El otro monumento al orgullo presidencial es el Tren Maya, un asunto con multiplicidad de facetas nacido en un despliegue voluntarista de improvisación, sin estudios técnicos previos y sin acuerdos negociados con actores políticos, económico y sociales. El rey de turno manda y el país entero obedece. Si eso no es subdesarrollo alguien tendrá que explicar que es el subdesarrollo. El tren cruzará la selva tropical más grande de América después de Amazonas, una de las áreas de mayor biodiversidad del mundo. En su recorrido se crearán varios “polos de desarrollo” de mil hectáreas cada uno con la creación de ciudades pensadas para 50 mil habitantes en medio de un ecosistema frágil. El riesgo es obvio y es el de repetir, pero en forma mucho más extensa, la historia de Cancún y de la Riviera Maya, una historia de deforestación,  urbanización salvaje y alteración irremediable de equilibrios ambientales seculares. La extensión urbana de Cancún entre 1990 y 2018, ha pasado de poco menos de 1,300 a más de 13 mil hectáreas y la población de 25 mil habitantes, en 1975, a 900 mil de la actualidad. Ese es el riesgo, que la experiencia de Cancún se extienda a toda la península en nombre de un modelo turístico destinado a beneficiar grandes compañías hoteleras nacionales e internacionales además de los muchos políticos con intereses económicos en la zona. Por no hablar de agroindustrias (Bachoco, Kuo y otras) ambientalmente devastadoras. La pregunta inevitable es: ¿no existían otras formas para impulsar el desarrollo regional y reducir los altos niveles de pobreza del sureste mexicano? También en referencia a la expansión turística al sur de Cancún y hacía Tulum (la Riviera Maya) se dijo que el turismo no habría afectado el medio ambiente y ocurrió lo contrario reduciendo la biodiversidad tanto en la tierra como en el mar con la desaparición de corales y manglares y la cementificación de la costa. La contracción de la selva húmeda afectará la formación de nubes y el régimen de precipitaciones pluviales. Por su parte el retroceso de la selva amenazará especies carnívoras que controlan plagas y contribuyen a la polinización y se multiplicarán las especies herbívoras con el correspondiente impacto sobre la cubierta vegetal.

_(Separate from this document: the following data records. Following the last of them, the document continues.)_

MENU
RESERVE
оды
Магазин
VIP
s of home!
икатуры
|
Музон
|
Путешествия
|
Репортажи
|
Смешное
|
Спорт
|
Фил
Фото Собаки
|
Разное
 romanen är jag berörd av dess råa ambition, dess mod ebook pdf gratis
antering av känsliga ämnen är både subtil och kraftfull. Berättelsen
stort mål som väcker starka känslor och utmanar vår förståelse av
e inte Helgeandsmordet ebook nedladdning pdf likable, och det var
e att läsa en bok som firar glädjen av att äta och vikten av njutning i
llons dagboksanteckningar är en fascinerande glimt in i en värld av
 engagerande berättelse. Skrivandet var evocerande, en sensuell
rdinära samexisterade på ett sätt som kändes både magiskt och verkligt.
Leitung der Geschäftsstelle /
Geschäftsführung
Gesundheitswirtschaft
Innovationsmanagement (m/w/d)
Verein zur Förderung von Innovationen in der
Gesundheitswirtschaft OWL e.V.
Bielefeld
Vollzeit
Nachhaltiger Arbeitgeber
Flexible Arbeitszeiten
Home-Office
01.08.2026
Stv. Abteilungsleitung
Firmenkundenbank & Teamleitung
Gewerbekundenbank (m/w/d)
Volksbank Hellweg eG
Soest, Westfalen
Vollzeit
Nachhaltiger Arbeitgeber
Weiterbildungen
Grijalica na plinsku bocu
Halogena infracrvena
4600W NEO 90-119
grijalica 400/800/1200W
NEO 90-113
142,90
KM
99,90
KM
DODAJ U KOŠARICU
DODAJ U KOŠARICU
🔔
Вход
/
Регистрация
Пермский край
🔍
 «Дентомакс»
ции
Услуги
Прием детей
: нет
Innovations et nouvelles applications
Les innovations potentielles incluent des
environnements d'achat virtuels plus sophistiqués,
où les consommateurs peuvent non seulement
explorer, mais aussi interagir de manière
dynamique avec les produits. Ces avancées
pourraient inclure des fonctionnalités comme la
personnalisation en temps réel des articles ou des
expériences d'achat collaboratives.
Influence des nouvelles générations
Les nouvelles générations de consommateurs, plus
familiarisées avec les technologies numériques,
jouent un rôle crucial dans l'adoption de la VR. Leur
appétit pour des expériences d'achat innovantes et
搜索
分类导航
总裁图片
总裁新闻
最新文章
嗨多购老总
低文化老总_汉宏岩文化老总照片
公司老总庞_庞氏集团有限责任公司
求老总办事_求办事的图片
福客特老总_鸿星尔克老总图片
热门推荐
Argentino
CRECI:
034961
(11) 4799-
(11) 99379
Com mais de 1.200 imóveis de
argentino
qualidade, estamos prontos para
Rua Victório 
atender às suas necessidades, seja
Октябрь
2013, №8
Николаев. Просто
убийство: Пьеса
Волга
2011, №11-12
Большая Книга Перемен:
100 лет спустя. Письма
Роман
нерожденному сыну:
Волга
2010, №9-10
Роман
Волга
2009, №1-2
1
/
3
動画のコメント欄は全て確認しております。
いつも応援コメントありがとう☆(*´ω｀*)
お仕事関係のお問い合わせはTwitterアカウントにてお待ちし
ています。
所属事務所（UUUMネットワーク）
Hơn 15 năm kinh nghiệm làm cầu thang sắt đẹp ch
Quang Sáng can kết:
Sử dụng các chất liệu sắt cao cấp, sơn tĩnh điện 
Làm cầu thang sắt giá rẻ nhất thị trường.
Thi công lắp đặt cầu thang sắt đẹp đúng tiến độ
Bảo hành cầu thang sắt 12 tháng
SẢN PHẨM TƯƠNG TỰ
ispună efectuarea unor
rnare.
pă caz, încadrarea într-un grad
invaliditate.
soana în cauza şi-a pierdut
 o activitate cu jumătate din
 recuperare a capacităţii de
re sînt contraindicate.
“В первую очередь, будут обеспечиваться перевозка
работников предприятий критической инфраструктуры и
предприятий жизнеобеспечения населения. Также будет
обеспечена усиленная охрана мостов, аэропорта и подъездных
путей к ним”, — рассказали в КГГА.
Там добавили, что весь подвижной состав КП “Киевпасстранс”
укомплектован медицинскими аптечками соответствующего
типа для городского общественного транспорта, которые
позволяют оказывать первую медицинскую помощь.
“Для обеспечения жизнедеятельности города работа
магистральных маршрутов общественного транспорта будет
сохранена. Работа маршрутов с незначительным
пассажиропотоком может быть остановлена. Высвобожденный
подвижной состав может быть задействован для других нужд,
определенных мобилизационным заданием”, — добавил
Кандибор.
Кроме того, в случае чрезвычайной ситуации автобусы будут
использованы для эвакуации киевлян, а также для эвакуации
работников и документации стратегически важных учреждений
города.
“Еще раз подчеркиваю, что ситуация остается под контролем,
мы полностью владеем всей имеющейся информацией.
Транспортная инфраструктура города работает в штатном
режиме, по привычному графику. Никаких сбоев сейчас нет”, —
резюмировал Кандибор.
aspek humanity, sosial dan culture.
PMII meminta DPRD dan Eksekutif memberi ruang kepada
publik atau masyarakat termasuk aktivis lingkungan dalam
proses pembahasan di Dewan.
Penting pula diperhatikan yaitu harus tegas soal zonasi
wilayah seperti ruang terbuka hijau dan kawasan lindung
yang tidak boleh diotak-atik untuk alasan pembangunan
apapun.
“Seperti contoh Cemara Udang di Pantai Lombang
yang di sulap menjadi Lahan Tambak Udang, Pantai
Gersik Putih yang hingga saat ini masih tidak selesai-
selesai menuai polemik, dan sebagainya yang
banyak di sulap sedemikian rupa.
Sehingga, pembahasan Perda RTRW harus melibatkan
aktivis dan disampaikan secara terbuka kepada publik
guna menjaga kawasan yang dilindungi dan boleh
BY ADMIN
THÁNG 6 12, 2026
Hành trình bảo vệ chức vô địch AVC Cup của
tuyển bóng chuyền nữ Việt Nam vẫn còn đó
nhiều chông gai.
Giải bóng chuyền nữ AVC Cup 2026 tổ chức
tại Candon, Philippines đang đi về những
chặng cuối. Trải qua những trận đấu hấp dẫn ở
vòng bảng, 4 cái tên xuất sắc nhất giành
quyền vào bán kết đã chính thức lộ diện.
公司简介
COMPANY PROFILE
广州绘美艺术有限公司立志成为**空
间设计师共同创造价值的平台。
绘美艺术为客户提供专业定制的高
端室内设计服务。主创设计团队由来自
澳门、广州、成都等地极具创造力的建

Pero cuando se le mencionó al responsable de FONATUR este conjunto de riesgos, su respuesta fue una obra de arte de surrealismo: la historia de Cancún y la Riviera maya no se repetirá porque “Nosotros somos de izquierda”. Como si se tratara de un mantra, una fórmula mágica. Viene la tentación de recordar que también Stalin era “de izquierda”, si sirviera de algo frente a tetrágonas certezas. Qué entienda por izquierda alguien que ocupó cargos de responsabilidad en gobiernos priistas y que es un acomodado empresario turístico y hotelero es tema de insondable profundidad semiótica. Ser de izquierda debería suponer, por lo menos en abstracto, la capacidad de formular ideas y proyectos novedosos, pero aquí, a falta de ideas inéditas corresponde un imponente despliegue de cemento y acero en uno de los lugares más ecológicamente frágiles (y hermosos) del planeta. Sigue la tradición que viene del famoso Segundo Piso con el cual Amlo enfrentó –a favor de los automóviles privados- el problema del tráfico masivo en la Ciudad de México.  El problema del gobierno actual no está sólo en la falta de capacidad reformadora de una administración pública que sigue siendo objeto de captura del partido de gobierno y de falta de transparencia democrática. El daño mayor vendrá de la herencia que se nos dejará por décadas en términos de consecuencias ambientales irreversibles, de oportunidades perdidas (como no tener un aeropuerto de escala mundial y postergar una esencial transición energética), por no hablar de la continuación de una arcaica tradición presidencialista con rasgos caudillistas que podría no terminar con la salida de escena del actual presidente. Moraleja: vamos en sentido exactamente contrario al requerido para modernizar el país y dejar finalmente a sus espaldas una tradición priísta de presidencialismo sin frenos con un Estado inconsistente y penetrado por una corrupción sistémica que lo mina tanto moralmente como en su capacidad operativa. En estos momentos, la cuestión es: ¿serán mayores los daños del presente o aquellos transferidos al futuro?